Brisbane's Courier-Mail had even refused to print Broad's name but former England captain Atherton told Sky Sports on Thursday: "The cricket correspondent is going to have quite a difficult job writing a match report tomorrow without mentioning his name.
"He is the kind of guy that will react well to all that kind of stuff.
"He is not easily intimidated, he is not easily ignored and he had a great day."
Meanwhile Andrew Strauss, England's captain when they won 3-1 during the last Ashes series in Australia in 2010/11, praised the way Broad dismissed home skipper Michael Clarke for just one with a short ball the star batsman could only fend tamely to short leg.
"Stuart Broad really went hard at Michael Clarke and from that moment on Australia have been on the back foot," said Strauss.
"It was a very professional day's cricket from England and Australia will be bitterly disappointed."
The lanky Broad dismissed Clarke five times during England's 3-0 home Ashes series win this year and Atherton, himself a former opening batsman, said: "I think he struggles against the taller bowler.
"Because of his bad back and various things he doesn't like to duck or finds it difficult to duck, so he likes to stand and play the short ball.
"So if you have got a tall bowler who can get steep bounce from not that short of a length it gets him into difficulties.
"It really couldn't have gone any worse for Michael Clarke, from a team perspective -- this is a below-par score on about as flat a pitch as you can get - and for him personally."
Meanwhile former Australia leg-spin great Shane Warne agreed with Atherton that Clarke had a problem when it came to facing tall bowlers.
"I think also for Michael Clarke, I think it is the type of bowler.

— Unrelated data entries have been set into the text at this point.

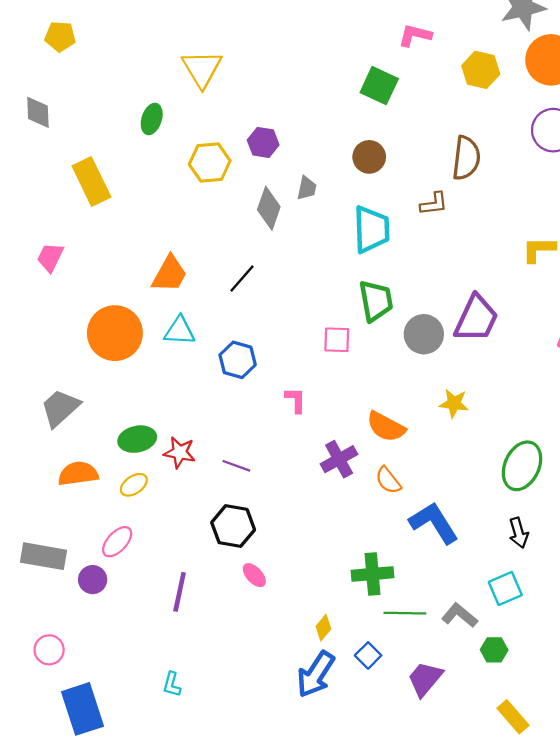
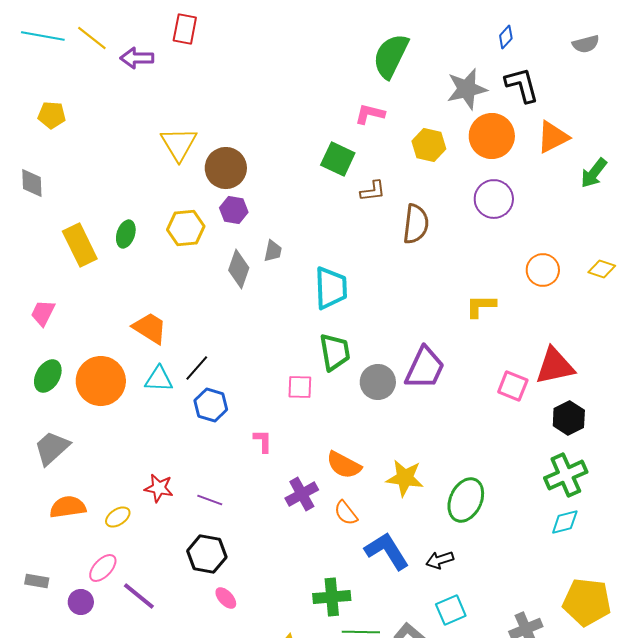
green ellipse: (152, 119) -> (126, 234), moved
brown circle: (369, 157) -> (226, 168), moved, size x1.4
brown L-shape: (434, 204) -> (373, 191), moved
orange trapezoid: (170, 274) -> (150, 328), turned -87
black line: (242, 278) -> (197, 368), moved
yellow star: (454, 403) -> (405, 478), moved, size x1.4
green ellipse: (137, 439) -> (48, 376), moved, turned -48
black arrow: (519, 533) -> (440, 560), moved, turned 88
gray rectangle: (44, 556) -> (37, 581), size x0.6
purple line: (180, 592) -> (139, 596), moved, turned -63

"I think what he has got is a little bit of a problem with that angle, but also at times he has had his back issue."
Warne added: "I would like to see him go back and playing it, taking it on."
Meanwhile Warne's former Test team-mate Mark Waugh voiced concerns about Australia's top-order.
"The batting is a bit of a worry for Australia," Waugh, one of the most stylish shot-makers of his generation, told the BBC.
"There was some pretty loose strokeplay from a lot of that top order.
"They batted like they have never batted at the Gabba before. They hung their bats out and fished at wide balls they could have let go. Some of the dismissals were very ordinary."